KUALA LUMPUR, Malaysia (AP) — Cadbury chocolates sold in Malaysia have been cleared of containing pork, the country's top Islamic body said Monday in a statement that should lessen calls for a boycott of the British confectionary company after earlier tests suggested two types of chocolate bar contained pig DNA.

The now apparently discredited findings last month by the Ministry of Health sparked outrage among some Islamist groups in Malaysia, who called for a boycott of all Cadbury's products. Indonesia, the world's most populous Muslim country, is also testing Cadbury chocolates, although the two products at issue in Malaysia are not sold there.

Under Islamic Shariah law, halal products should not contain pork or alcohol. Retailers in Muslim countries, as well as consumers, are highly likely to shun any product that is subject to questions over its halal status.

On Monday, the Malaysian Islamic Development Department said new tests on Dairy Milk Hazelnut and Dairy Milk Roast Almond bars as well as other products taken from Cadbury's factory showed no traces of pork.

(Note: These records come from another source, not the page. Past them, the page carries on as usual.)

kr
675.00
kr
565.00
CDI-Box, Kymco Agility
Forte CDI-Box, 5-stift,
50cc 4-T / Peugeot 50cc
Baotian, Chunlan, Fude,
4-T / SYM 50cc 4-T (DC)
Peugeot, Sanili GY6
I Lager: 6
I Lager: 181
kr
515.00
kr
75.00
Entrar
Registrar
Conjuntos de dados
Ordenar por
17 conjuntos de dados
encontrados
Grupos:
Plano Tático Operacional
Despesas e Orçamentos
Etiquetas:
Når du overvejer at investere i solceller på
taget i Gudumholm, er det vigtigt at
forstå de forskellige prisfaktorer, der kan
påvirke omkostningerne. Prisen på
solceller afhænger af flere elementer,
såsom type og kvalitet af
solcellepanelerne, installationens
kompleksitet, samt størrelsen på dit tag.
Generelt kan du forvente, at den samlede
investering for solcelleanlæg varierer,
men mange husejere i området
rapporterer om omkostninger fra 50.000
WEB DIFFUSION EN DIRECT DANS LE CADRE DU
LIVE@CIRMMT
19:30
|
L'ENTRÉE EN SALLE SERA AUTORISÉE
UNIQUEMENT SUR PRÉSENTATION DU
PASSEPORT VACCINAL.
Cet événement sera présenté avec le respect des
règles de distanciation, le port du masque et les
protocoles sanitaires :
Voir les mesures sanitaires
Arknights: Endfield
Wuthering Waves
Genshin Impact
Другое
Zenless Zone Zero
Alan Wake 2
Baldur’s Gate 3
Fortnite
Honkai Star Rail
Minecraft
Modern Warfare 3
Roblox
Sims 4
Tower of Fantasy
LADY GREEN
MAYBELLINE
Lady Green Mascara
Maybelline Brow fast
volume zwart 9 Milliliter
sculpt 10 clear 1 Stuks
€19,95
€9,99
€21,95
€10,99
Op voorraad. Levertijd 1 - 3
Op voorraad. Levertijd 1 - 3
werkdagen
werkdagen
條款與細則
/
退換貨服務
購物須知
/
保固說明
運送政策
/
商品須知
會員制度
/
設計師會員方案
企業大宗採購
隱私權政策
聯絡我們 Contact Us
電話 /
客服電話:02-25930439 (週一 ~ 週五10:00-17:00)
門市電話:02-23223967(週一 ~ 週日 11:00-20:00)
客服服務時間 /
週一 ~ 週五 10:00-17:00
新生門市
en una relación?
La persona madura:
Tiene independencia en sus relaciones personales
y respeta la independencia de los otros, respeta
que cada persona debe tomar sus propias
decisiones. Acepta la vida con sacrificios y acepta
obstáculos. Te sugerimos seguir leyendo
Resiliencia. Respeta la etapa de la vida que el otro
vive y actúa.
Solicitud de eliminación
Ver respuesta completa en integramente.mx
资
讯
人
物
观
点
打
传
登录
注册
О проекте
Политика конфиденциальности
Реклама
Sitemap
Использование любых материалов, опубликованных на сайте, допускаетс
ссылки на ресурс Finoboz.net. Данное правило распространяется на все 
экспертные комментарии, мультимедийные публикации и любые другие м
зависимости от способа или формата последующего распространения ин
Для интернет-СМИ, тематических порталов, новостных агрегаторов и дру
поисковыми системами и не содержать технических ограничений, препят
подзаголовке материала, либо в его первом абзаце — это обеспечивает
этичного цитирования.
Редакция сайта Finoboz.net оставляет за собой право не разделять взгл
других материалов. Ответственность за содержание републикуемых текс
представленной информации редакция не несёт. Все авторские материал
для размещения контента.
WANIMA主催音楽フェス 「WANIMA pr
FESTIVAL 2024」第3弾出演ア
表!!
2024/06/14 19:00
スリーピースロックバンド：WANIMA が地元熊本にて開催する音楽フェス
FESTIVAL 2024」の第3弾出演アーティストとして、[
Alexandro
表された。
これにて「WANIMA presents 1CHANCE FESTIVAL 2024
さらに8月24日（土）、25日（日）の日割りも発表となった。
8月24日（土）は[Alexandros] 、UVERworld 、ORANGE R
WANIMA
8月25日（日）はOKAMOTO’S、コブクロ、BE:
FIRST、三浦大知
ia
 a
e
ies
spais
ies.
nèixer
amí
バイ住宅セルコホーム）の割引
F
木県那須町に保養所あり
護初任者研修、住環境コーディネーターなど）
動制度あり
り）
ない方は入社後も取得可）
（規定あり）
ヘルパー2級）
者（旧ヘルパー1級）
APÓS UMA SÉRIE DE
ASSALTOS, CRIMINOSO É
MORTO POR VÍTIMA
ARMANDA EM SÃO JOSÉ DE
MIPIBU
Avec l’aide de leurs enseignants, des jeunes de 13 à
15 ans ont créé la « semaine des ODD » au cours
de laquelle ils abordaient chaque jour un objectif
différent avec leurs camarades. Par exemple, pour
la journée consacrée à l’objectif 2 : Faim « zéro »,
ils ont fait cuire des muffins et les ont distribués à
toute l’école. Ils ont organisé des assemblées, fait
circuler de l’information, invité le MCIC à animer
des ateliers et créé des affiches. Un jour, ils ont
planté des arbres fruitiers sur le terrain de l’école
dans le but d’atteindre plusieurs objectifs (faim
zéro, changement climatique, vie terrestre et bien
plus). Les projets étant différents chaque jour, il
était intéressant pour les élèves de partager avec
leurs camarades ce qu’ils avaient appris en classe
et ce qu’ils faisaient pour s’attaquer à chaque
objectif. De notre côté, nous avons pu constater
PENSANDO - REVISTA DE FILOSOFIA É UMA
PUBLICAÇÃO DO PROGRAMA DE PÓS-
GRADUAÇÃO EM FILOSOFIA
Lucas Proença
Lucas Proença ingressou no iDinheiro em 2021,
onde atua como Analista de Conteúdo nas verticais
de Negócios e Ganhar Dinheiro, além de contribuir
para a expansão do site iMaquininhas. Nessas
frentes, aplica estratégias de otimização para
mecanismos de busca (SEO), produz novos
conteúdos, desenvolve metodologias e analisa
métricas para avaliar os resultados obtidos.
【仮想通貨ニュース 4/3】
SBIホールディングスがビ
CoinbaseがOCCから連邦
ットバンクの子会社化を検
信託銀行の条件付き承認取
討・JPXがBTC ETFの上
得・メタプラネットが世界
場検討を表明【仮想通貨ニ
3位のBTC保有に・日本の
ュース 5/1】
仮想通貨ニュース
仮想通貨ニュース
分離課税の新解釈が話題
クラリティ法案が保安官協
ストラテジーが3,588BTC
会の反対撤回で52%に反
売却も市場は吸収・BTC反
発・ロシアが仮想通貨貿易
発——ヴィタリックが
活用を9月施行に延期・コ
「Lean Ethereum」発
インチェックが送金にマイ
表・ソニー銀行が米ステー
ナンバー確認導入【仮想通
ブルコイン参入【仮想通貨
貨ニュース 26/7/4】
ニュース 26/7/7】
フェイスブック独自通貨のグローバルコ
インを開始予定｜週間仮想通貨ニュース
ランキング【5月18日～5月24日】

The department, which had suspended the "halal" certification of the two Cadbury bars, said it will review that decision after a visit to the factory for further tests on the production line to ensure the company fully complies with requirements.

The Association of Islamic Consumers was maintaining its call for a boycott of Cadbury but said it would be rescinded if the health ministry acknowledged its test results were wrong.

Noor Hisham Abdullah, the director-general of the health ministry, said there could be a "possibility of contamination" from another source as the initial samples didn't come direct from the Cadbury factory. He said the ministry would investigate.

Noor Hisham also said there was a need to have one set of standards for lab testing to ensure the results are accepted by all parties.

Cadbury Malaysia said last week it had proactively recalled the products alleged by the Ministry of Health to be contaminated.

It insisted it had no reason to believe that there were pork-derived ingredients in the chocolates and said that it "stood by its halal certification."

Some Islamist groups, keen to be seen defending the faithful from danger, demanded a boycott and accused the company of trying to "weaken" Muslims in Malaysia. It was unclear how much Cadbury sales fell as a result of the publicity.

Roy Sparingga, who heads Indonesia's Food and Drug Monitoring Agency, said the agency on Friday took 10 different Cadbury products for lab testing. Sparingga said the agency was also checking supermarkets across Indonesia to ensure that Cadbury hazelnut and roast almond bars are not being sold.

Cadbury Indonesia said in a statement that its products have been certified halal by Islamic authorities.


Associated Press writer Niniek Karmini in Jakarta, Indonesia contributed.